Precise - it means that if you were tasked to estimate three similar projects you should get three alike estimation data. If one CMS for a medium-size retail company will take one staff/year to implement, then another CMS for similar size company should not take five staff/years or 3 dog/weeks to do.

Make sure your numbers are non-contradictory and don’t raise the questions on your sanity or professionalism. About Screen can not take longer to implement than the front page of your app. Simple RESTFull service should not take longer to do then AI-based self-tuning self-espresso-making analytic service.

Any eyebrows-lifting numbers at your estimate can undermine trust to your work. And without a trust an estimate worth nothing.

Also, it’s quite useful to do the reality check before you show your estimate to somebody else. If you were asked to make a toilet-locator app, it should not take three years to do that.

Accuracy & Real World Conditions

The estimate should be accurate. Which means the gap between estimated effort and actual effort should be minimal. If you say that the project should take three month - it’s highly desirable that it actually will be ready within three month period.

And accuracy is a really tough cookie. Mostly because estimation process is:

Time constrained
- You do not have a lot of time to make the estimate. Especially if we’re talking about pre-sales activities. A saleshound needs everything and now. No exceptions.
Information constrained
- You do not have full info to make the estimate. Sometimes you have just a paragraph worth of text. Sometimes just a napkin with your boss drunk handwriting on it. GoogleIT(@) can help. But mostly you will be in the severe information-deprived environment.
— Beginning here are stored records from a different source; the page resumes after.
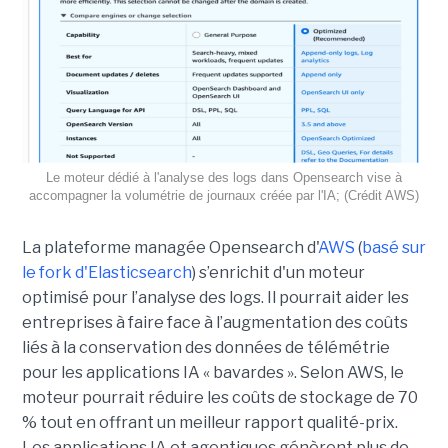
Le moteur dédié à l'analyse des logs dans Opensearch vise à
accompagner la volumétrie de journaux créée par l'IA; (Crédit AWS)
La plateforme managée Opensearch d'
AWS
(
basé sur
le fork d'Elasticsearch
) s’enrichit d'un moteur
optimisé pour l’analyse des logs. Il pourrait aider les
entreprises à faire face à l’augmentation des coûts
liés à la conservation des données de télémétrie
pour les applications IA « bavardes ». Selon AWS, le
moteur pourrait réduire les coûts de stockage de 70
% tout en offrant un meilleur rapport qualité-prix.
Les applications IA et agentiques génèrent plus de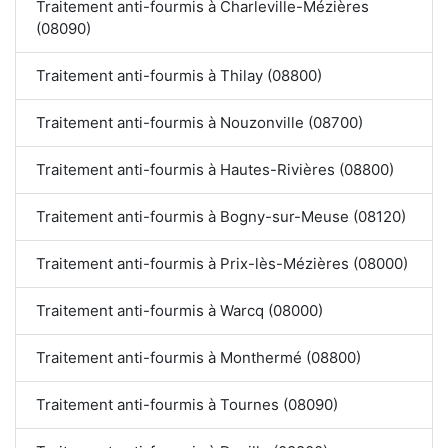
Traitement anti-fourmis à Charleville-Mézières
(08090)
Traitement anti-fourmis à Thilay (08800)
Traitement anti-fourmis à Nouzonville (08700)
Traitement anti-fourmis à Hautes-Rivières (08800)
Traitement anti-fourmis à Bogny-sur-Meuse (08120)
Traitement anti-fourmis à Prix-lès-Mézières (08000)
Traitement anti-fourmis à Warcq (08000)
Traitement anti-fourmis à Monthermé (08800)
Traitement anti-fourmis à Tournes (08090)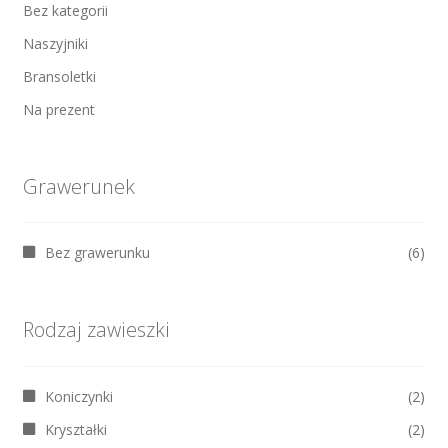
Bez kategorii
Naszyjniki
Bransoletki
Na prezent
Grawerunek
Bez grawerunku
(6)
Rodzaj zawieszki
Koniczynki
(2)
Kryształki
(2)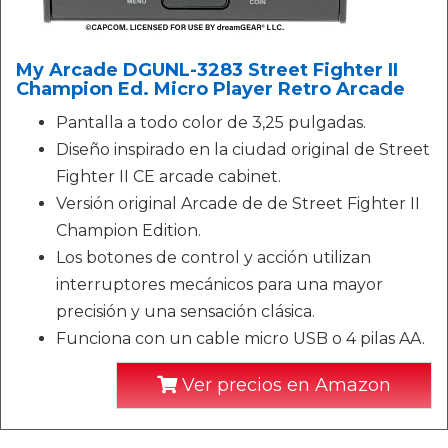
My Arcade DGUNL-3283 Street Fighter II
Champion Ed. Micro Player Retro Arcade
Pantalla a todo color de 3,25 pulgadas.
Diseño inspirado en la ciudad original de Street
Fighter II CE arcade cabinet.
Versión original Arcade de de Street Fighter II
Champion Edition.
Los botones de control y acción utilizan
interruptores mecánicos para una mayor
precisión y una sensación clásica.
Funciona con un cable micro USB o 4 pilas AA.
Ver precios en Amazon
And to get more info you need more time. Which you don’t have.

In addition

estimation accuracy grows logarithmically
estimation time effort increases exponentially

Which means that even with a substantial time effort estimate still will have some degree of an error. And it can be quite big.

Probabilistic Nature of the Estimate

That brings us to the probabilistic nature of the estimate.

You can hardly express the time effort required to do the software project with one number and be honest, precise and accurate about it.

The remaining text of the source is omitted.